Потом хлопнула дверцей, быстро оделась и, выходя, сказала:  «Ужин на печке. Поешь».

          А как начать сначала, когда вы женаты полтора года, когда тебе еще нет двадцати, он обожествлен, и сердце затихает, чтобы не заглушать своим стуком самые желанные шаги, и не видеть его – значит умереть.
   
          Проходя длинным барачным коридором, мимо комнат, заселенных ворами, проститутками, бывшими студентами и бывшими мужьями, Надя подумала: «Зайти бы в любую из них, с кем-нибудь напиться и проговорить всю ночь». Но она вышла на улицу. Было морозно и чисто. Куда идти, она еще не решила, и, оказавшись у остановки, села в первый попавшийся автобус.
         Глядя в безучастное окно, Надя вспомнила разговор с мамой. Давний. Из детства. Убежав от пьяного разъяренного отца, они присели на скамейку у соседнего дома.

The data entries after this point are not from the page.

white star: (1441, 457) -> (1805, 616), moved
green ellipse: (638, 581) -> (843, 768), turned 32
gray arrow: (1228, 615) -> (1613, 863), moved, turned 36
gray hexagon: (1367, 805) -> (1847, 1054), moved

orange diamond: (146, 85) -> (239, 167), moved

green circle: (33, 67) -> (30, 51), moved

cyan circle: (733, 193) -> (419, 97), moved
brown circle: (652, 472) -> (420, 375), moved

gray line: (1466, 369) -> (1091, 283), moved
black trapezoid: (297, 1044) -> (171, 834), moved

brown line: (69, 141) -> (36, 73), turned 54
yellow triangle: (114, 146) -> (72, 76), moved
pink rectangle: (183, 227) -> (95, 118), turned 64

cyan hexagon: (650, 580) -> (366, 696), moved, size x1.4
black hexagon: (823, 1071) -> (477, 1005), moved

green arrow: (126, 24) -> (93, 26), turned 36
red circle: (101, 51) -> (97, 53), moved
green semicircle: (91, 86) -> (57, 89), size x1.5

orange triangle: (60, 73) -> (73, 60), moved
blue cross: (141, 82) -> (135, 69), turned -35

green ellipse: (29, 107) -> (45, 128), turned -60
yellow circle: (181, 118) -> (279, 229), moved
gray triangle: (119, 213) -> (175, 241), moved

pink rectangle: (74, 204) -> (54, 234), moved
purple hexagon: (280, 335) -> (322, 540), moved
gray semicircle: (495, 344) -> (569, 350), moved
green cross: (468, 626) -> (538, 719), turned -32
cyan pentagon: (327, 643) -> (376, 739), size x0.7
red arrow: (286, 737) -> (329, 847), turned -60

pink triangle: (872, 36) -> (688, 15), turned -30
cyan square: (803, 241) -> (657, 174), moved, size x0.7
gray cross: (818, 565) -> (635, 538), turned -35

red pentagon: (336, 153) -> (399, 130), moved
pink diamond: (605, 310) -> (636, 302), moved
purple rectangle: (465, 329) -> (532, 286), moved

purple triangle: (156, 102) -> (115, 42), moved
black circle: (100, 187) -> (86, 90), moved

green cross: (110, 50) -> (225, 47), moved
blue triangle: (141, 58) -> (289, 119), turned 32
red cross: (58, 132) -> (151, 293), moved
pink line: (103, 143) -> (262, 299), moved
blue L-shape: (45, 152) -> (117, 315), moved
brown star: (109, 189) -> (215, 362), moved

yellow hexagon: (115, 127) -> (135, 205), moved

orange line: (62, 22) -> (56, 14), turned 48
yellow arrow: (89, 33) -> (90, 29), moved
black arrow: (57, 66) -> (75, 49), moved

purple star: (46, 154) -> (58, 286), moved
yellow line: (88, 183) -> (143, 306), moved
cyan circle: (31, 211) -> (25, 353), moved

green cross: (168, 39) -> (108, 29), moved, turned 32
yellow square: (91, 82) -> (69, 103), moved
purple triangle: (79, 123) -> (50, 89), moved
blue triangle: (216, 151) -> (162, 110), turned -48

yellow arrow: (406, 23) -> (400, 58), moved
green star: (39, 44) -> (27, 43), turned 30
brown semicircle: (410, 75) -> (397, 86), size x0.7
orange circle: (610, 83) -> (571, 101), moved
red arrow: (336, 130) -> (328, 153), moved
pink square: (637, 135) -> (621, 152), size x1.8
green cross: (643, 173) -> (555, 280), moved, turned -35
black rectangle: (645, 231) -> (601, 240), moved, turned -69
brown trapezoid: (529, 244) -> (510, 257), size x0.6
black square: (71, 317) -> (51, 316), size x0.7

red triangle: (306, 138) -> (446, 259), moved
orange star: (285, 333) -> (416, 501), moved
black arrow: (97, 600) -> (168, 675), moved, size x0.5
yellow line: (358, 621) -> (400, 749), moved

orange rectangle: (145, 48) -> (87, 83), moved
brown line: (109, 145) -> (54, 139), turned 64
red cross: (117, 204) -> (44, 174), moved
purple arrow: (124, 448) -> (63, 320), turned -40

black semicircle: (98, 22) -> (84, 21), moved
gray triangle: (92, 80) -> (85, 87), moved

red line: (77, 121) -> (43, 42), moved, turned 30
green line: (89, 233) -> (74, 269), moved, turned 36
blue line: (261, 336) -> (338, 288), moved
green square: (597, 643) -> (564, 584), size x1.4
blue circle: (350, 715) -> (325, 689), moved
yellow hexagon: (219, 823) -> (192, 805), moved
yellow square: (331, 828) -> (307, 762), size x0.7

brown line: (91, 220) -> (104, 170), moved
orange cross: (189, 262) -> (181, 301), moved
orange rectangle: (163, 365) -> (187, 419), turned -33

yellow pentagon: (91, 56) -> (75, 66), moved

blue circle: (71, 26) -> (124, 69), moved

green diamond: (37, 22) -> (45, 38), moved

Мама рукой прикрывала разбитое лицо.
- Тебе больно? – спросила Надя, прикасаясь к маминой руке.
- Когда лицо болит – не так страшно, страшнее, когда болит душа.
- А где душа?
- Она всюду, она как ниточка, всю тебя пронизывает и связывает тебя с небом.
Надя смотрела на звезды и представляла, как ее ниточка-душа привязана к какой-нибудь из этих звезд.
- А если ее кто-нибудь оборвет… эту ниточку, душа где останется: на небе или со мной?
- Эта ниточка не обрывается. 
- А у папы тоже она есть?
- И у папы она есть.
- А ты ее видела?
- Видела.
- А где?
- В его картинах… в его любви к тебе… к твоему братику... к его маме и папе...
- А к тебе?
Мама промолчала.
 
- Папа у нас все-таки плохой, – вздохнув по-вдовьи, сообщила Надя.
- Нет, папа хороший, просто он очень устал. Когда человек устает, он теряет силы.
- Ничего себе… теряет силы. Так дерется.
- Крепкие руки – это еще не сила. Когда человек бьет, он ничего не понимает. Настоящей силу можно назвать тогда, когда человек понимает, что он делает. Это сила, которая внутри нас. К примеру, нашего Аркашку рассердит Сережа, и самое простое – надавать этому Сереже тумаков, но прежде, чем это сделать, надо остановиться, подумать и представить, как ему будет больно. И не ударить, а объяснить то, что понял сам. Вот это и будет настоящая сила.
- А есть еще какие-нибудь другие силы?
- Самая большая сила – доброта. И нужно стараться и быть очень терпеливым, чтобы эта сила в тебе появилась.
- А когда появляется эта сила?
- Когда ты стараешься понять того, кто рядом с тобой, если кто-то упал, а ты можешь почувствовать или хотя бы представить, как ему больно. И если почувствуешь, ты будешь знать, как ему помочь. Самая большая сила появляется тогда, когда есть желание помочь.